Symonds spills on destructive Clarke feud
THEY once formed the ultimate odd couple of Australian cricket.
Andrew Symonds, the Queensland larrikin more at home in the outback and open ocean than in concrete jungles, and Michael Clarke, the city slicker who grew up in southwest Sydney but looked more suited to sitting with the latte-lovers at Bondi.
Symonds loved hunting, fishing and a cold beer. Clarke preferred earrings, Ferraris and fine wine.
"Roy", as he was known, sported dreadlocks. "Pup" ran with peroxide blond hair.
But despite the superficial differences and the six-year age gap the pair were tight. Often patrolling cover and point, you'd see Symonds and Clarke laugh as they created their own competition in the field, keeping score about who had the most stops.
Keen rugby league fans, the pair would at times be seen mimicking a referee and laughing as they blew a knock on if the other person fumbled a ball.
But, if you believe it, all good things must come to an end - and the end to Symonds and Clarke's relationship came quicker and with more bitterness than anyone could have expected.
It's no secret Symonds enjoyed a good time - sometimes too good a time - in the same period when Clarke was being groomed as a future Australian captain. They were on different paths and it ultimately cost them their friendship.
Clarke tried to cover for Symonds when he turned up drunk to an ODI against Bangladesh in England in 2005, back when their bond was still strong. But in the years that followed, that goodwill ran out.
Symonds has admitted his career unravelled when he found himself in the middle of a racism storm against India at the start of 2008.
Harbhajan Singh was accused of calling him a "monkey" at the Sydney Test and the fallout - which saw Cricket Australia criticised for failing to support Symonds and the all-rounder feel guilty for dragging his teammates into the controversy - was the beginning of the end for Symonds' international career.
Midway through that year, he was dumped from Australia's World T20 squad for breaking a drinking ban and was later sent home from a one-day series for skipping a team meeting to go fishing when Clarke was filling in for Ricky Ponting as captain. He never played for Australia again.
Clarke was in a difficult spot. His love for Symonds ran deep but he couldn't be seen to be compromising team standards.
Addressing the breakdown of their relationship, Symonds accepted some of the responsibility for the two becoming distant, saying he was "out of line" at times.

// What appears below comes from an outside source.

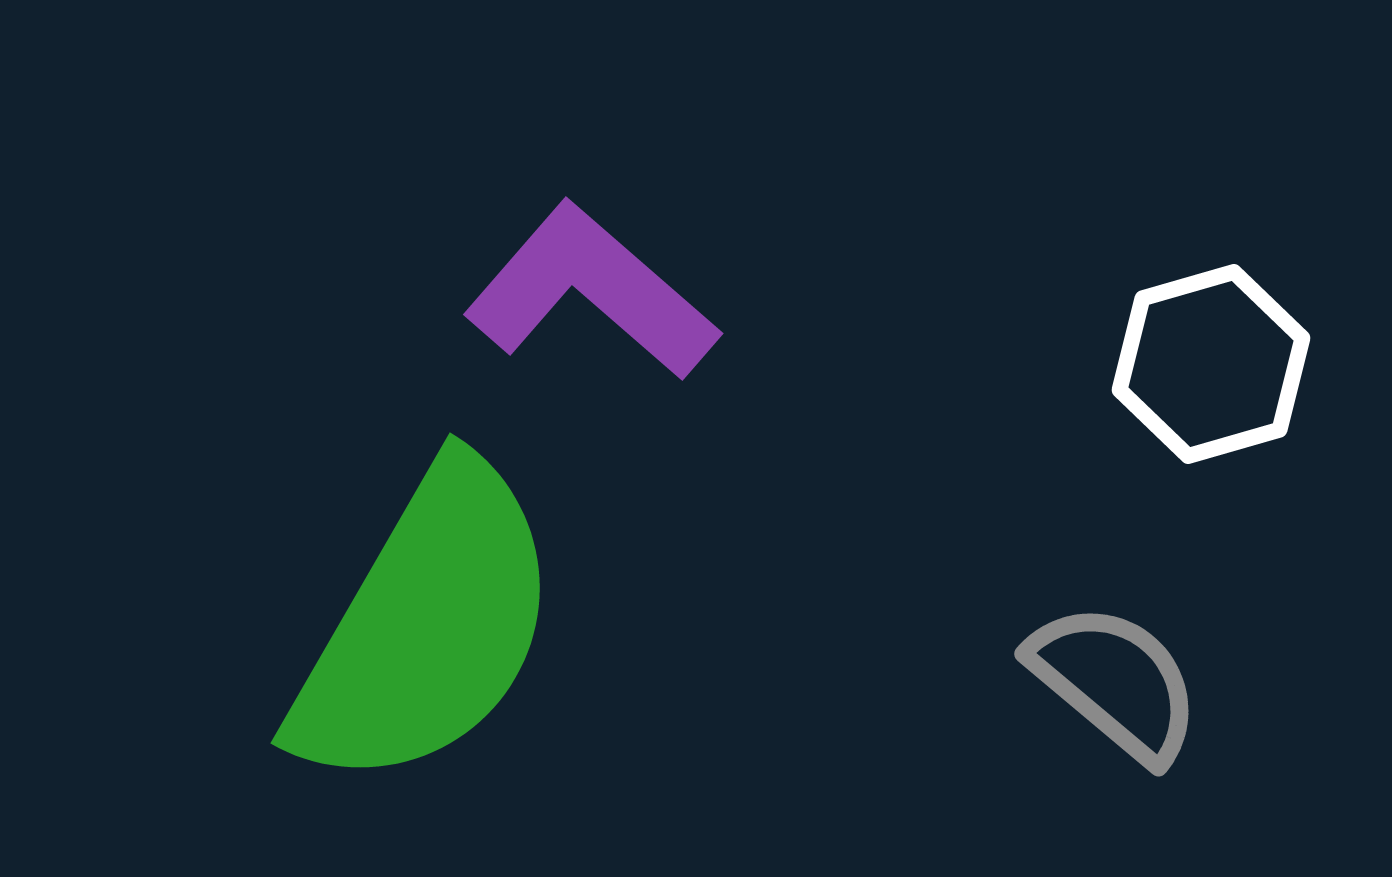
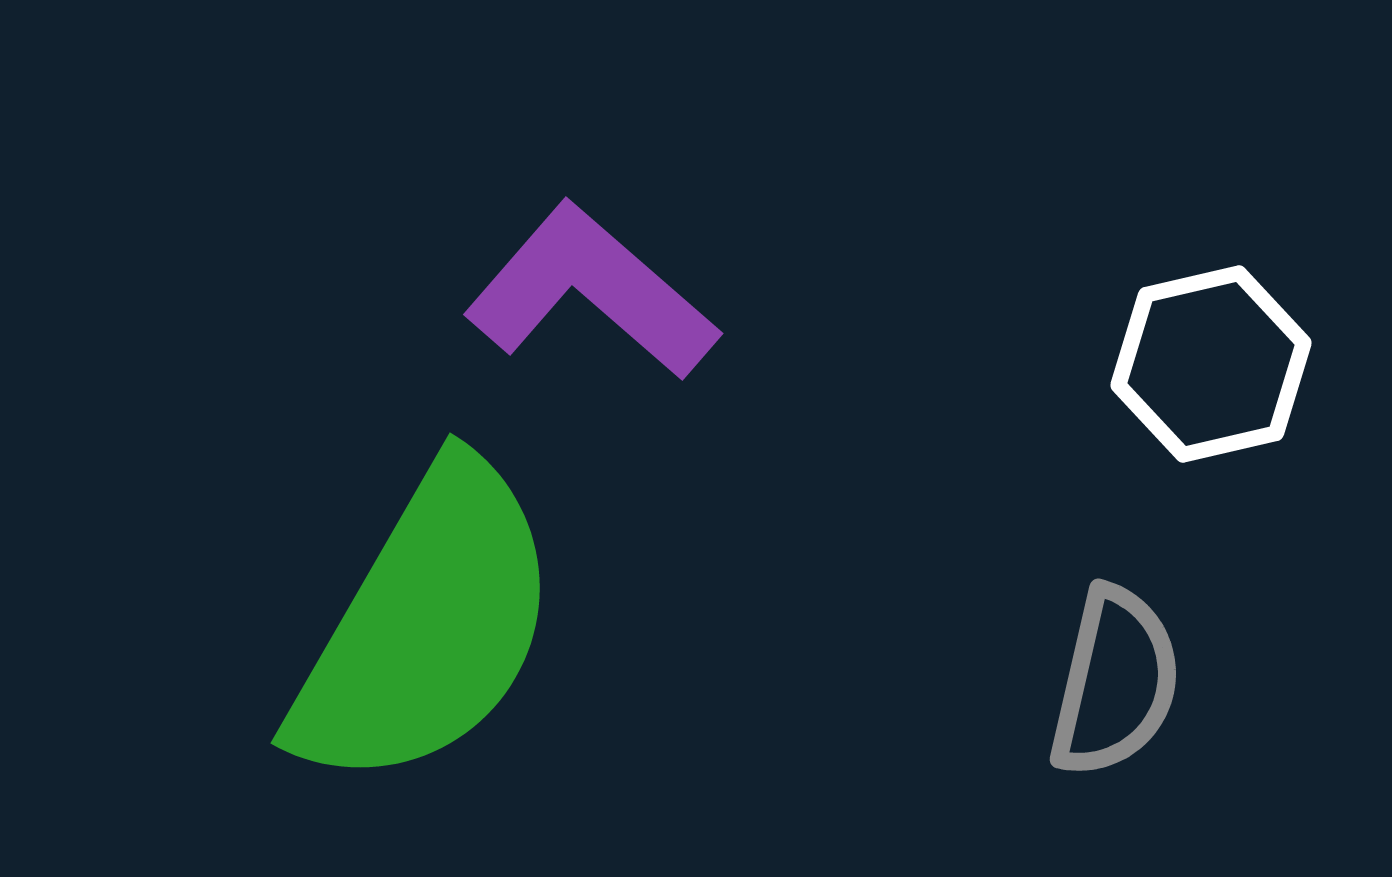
white hexagon: rotated 3 degrees clockwise
gray semicircle: rotated 63 degrees clockwise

"When he (Clarke) first came into the side I took him up north and went fishing and chasing pigs and riding motorbikes and all these sorts of things to give him an experience which he'd never had and he really enjoyed it," Symonds said.
"I enjoyed taking him and seeing him in that environment was at times very humorous. We had a lot of fun.
"It's something that probably happened over time, we grew apart for a number of reasons.
"We grew apart for the wrong reasons and I'll accept responsibility for the most part of that. Some of the things I did were probably out of line.
"Then things broke down for whatever reason, it's just the way it ended up."
Breaking point arrived in the West Indies a decade ago. In his autobiography My Story, Clarke referenced an incident where Symonds flew into a rage and threw a drink on him when talk turned to the big-hitter's leadership aspirations.
Asked whether the row erupted after Clarke told him it was time to turn in for the night, Symonds said the real reason he became furious was because a character assessment from Clarke missed the mark.
"I threw a drink on him. He didn't tell me to go to bed, he said something else but I threw a drink on him and what he said to me put me into a rage," Symonds said.
"What he said to me was nowhere near accurate and that immediate point is where he lost me and I lost him.
"Our friendship was destroyed in that moment.
"He'd said to me, not in these words, but he'd suggested I was a selfish player and a selfish person. The one thing I don't consider myself to be is that and that really annoyed me."
Their friendship may have come crashing down in that one moment, but the sour taste to their acrimonious split has lingered as the pair traded barbs in the years since.
Symonds criticised Clarke for not approaching former teammates before airing dirty laundry in his autobiography and after casting doubt on Clarke's leadership style in 2015, the former Aussie skipper hit back.
"Andrew Symonds went on TV to criticise my leadership. I'm sorry, but he is not a person to judge anyone on leadership," Clarke wrote in his 2015 Ashes Diary. "This is a guy who turned up drunk to play for his country. It's pretty rich for him to be throwing rocks."
Despite the ill will, Clarke said losing Symonds as a mate "killed" him. However, he refused to apologise for putting the team ahead of personal loyalties.
"Some former teammates will take his side, and feed his conviction that I let him down and put ambition ahead of mateship," Clarke wrote in My Story.
"I would say that he let me down too - that if he had understood mateship as a two-way street, he would have seen that I had to do what was right for the whole team."